Mortgage approvals rise at fastest rate since 2009

The number of homebuyer mortgages approved by high street banks has risen at its fastest rate since 2009 after a price war broke out among lenders in April.

Mortgage approvals rise at fastest rate since 2009
Mortgage approvals rise at fastest rate since 2009

The Bank of England says 68,076 loans were approved for house purchases in April – 9.9% more than March when mortgage approvals dipped to 61,945 after rising to 62,304 in February.t

Lenders say that while the increase in mortgage applications could be driven by a price war that has seen record low rates for home loans on offer, the increase in activity shows confidence is returning to the property market.

Brian Murphy, head of lending at Mortgage Advice Bureau, comments: “One year after the Mortgage Market Review, this data suggests there is much greater confidence in the mortgage market, with all types of mortgage approvals during April considerably above the average for the previous six months.”

And Howard Archer, UK economist at consultancy IHS Global Insight, says the Bank of England’s figures “reinforce our belief that housing market activity is now on the up”.

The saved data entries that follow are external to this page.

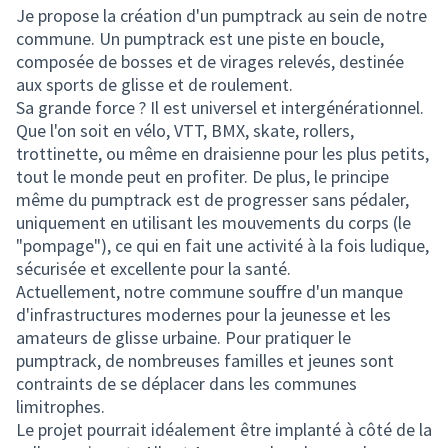
Je propose la création d'un pumptrack au sein de notre
commune. Un pumptrack est une piste en boucle,
composée de bosses et de virages relevés, destinée
aux sports de glisse et de roulement.
Sa grande force ? Il est universel et intergénérationnel.
Que l'on soit en vélo, VTT, BMX, skate, rollers,
trottinette, ou même en draisienne pour les plus petits,
tout le monde peut en profiter. De plus, le principe
même du pumptrack est de progresser sans pédaler,
uniquement en utilisant les mouvements du corps (le
"pompage"), ce qui en fait une activité à la fois ludique,
sécurisée et excellente pour la santé.
Actuellement, notre commune souffre d'un manque
d'infrastructures modernes pour la jeunesse et les
amateurs de glisse urbaine. Pour pratiquer le
pumptrack, de nombreuses familles et jeunes sont
contraints de se déplacer dans les communes
limitrophes.
Le projet pourrait idéalement être implanté à côté de la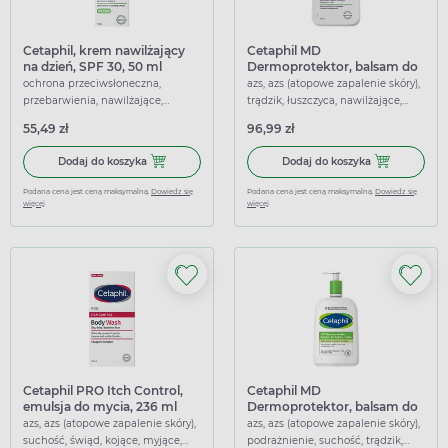
Cetaphil, krem nawilżający
Cetaphil MD
na dzień, SPF 30, 50 ml
Dermoprotektor, balsam do
twarzy i ciała, 473 ml
ochrona przeciwsłoneczna,
azs, azs (atopowe zapalenie skóry),
przebarwienia, nawilżające,
trądzik, łuszczyca, nawilżające,
ochrona uva/uvb, wodoodporne,
regenerujące, łagodzące
55,49 zł
96,99 zł
łagodzące
Dodaj do koszyka Cetaphil, krem nawilżający na dzień, SPF
Dodaj do koszy
Dodaj do koszyka
Dodaj do koszyka
Podana cena jest ceną maksymalną.
Dowiedz się
Podana cena jest ceną maksymalną.
Dowiedz się
więcej
więcej
Cetaphil PRO Itch Control,
Cetaphil MD
emulsja do mycia, 236 ml
Dermoprotektor, balsam do
twarzy i ciała, 1000 ml
azs, azs (atopowe zapalenie skóry),
azs, azs (atopowe zapalenie skóry),
suchość, świąd, kojące, myjące,
podrażnienie, suchość, trądzik,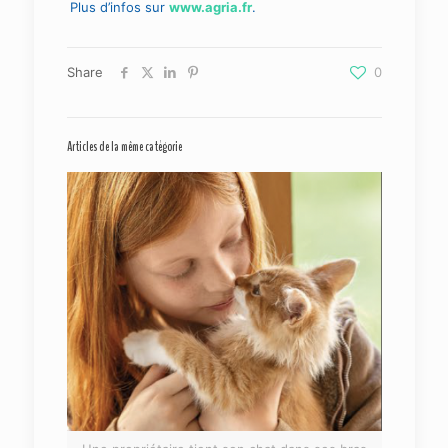
Plus d’infos sur
www.agria.fr
.
Share
0
Articles de la même catégorie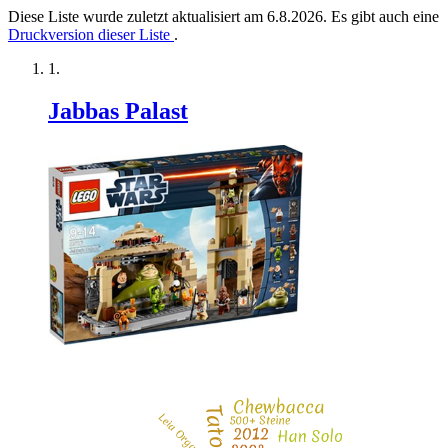
Diese Liste wurde zuletzt aktualisiert am 6.8.2026. Es gibt auch eine
Druckversion dieser Liste
.
Jabbas Palast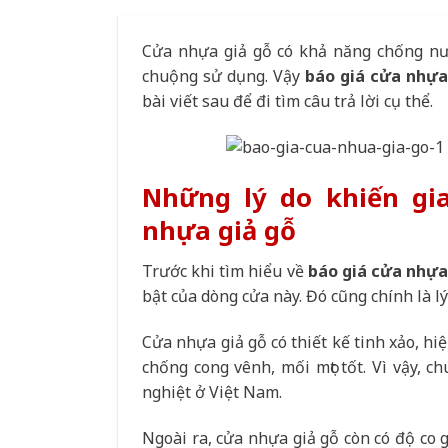
Cửa nhựa giả gỗ có khả năng chống nướ
chuộng sử dụng. Vậy
báo giá cửa nhựa
bài viết sau để đi tìm câu trả lời cụ thể.
Những lý do khiến gi
nhựa giả gỗ
Trước khi tìm hiểu về
báo giá cửa nhựa
bật của dòng cửa này. Đó cũng chính là l
Cửa nhựa giả gỗ có thiết kế tinh xảo, hi
chống cong vênh, mối mọt tốt. Vì vậy, c
nghiệt ở Việt Nam.
Ngoài ra, cửa nhựa giả gỗ còn có độ co g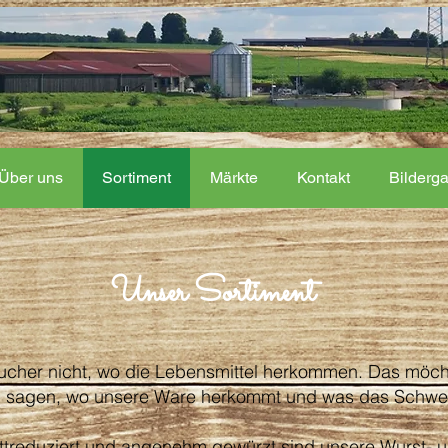
Über uns
Sortiment
Märkte
Kontakt
Bilderga
Unser Sortiment
aucher nicht, wo die Lebensmittel herkommen. Das möch
u sagen, wo unsere Ware herkommt und was das Schwe
ttreduziert und angenehm gewürzt sind unsere Wurst- un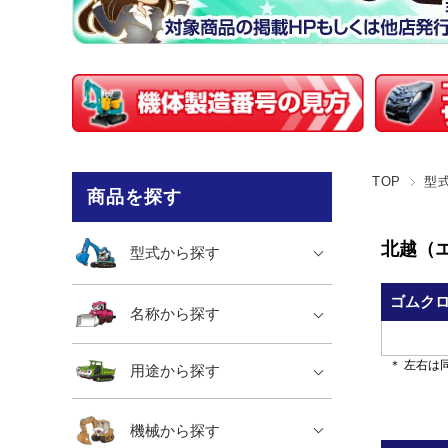
TOP
型
商品を探す
北越（エア
型式から探す
ゴムク
名称から探す
＊ 左右は
用途から探す
機械から探す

IHS has lifted its forecast for UK house price growth in 2015 to 6% from 5%.

Martin Stewart, a director of mortgage broker London Money, adds that mortgage borrowers were feeling “a lot more confident” and more secure in their jobs.

“Looking at the sharp spike in mortgage approvals in April, it seems many people weren’t sitting on their hands in the run-up to the general election.

“And more people remortgaged their homes in April than in previous months. Why wouldn’t they take advantage of all-time low rates?”

But Matthew Pointon, property economist at Capital Economics, warns that approvals remain very low on an historical basis, and are down by 10% compared with their level at the start of 2014.

“While a strong labour market and the record low mortgage rates were supporting the market, this pace of growth will not be sustained,” he says.